TO DO:
What you return must match the listing exactly, with every image removed.

EXTRACTED INFORMATION:

——

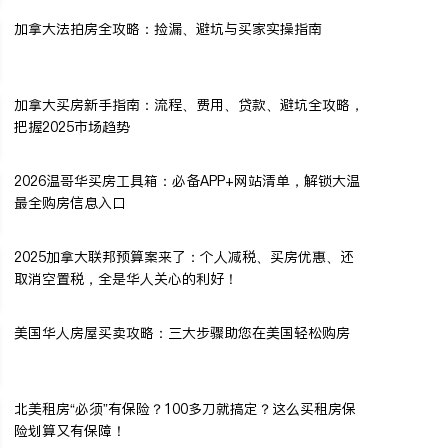
加拿大法拍房全攻略：捡漏、避坑与买家实操指南
加拿大买房新手指南：流程、费用、贷款、避坑全攻略，
把握2025市场趋势
2026温哥华买房工具箱：必备APP+网站清单，解锁大温
最全购房信息入口
2025加拿大联邦预算案来了：个人减税、买房优惠、还
取消空置税，全是华人关心的利好！
美国华人房屋买卖攻略：三大步骤助您在美国轻松购房
北美租房“必须”有保险？100多刀就搞定？这么买租房保
险划算又有保障！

——

TASK ANSWER:
加拿大法拍房全攻略：捡漏、避坑与买家实操指南
加拿大买房新手指南：流程、费用、贷款、避坑全攻略，
把握2025市场趋势
2026温哥华买房工具箱：必备APP+网站清单，解锁大温
最全购房信息入口
2025加拿大联邦预算案来了：个人减税、买房优惠、还
取消空置税，全是华人关心的利好！
美国华人房屋买卖攻略：三大步骤助您在美国轻松购房
北美租房“必须”有保险？100多刀就搞定？这么买租房保
险划算又有保障！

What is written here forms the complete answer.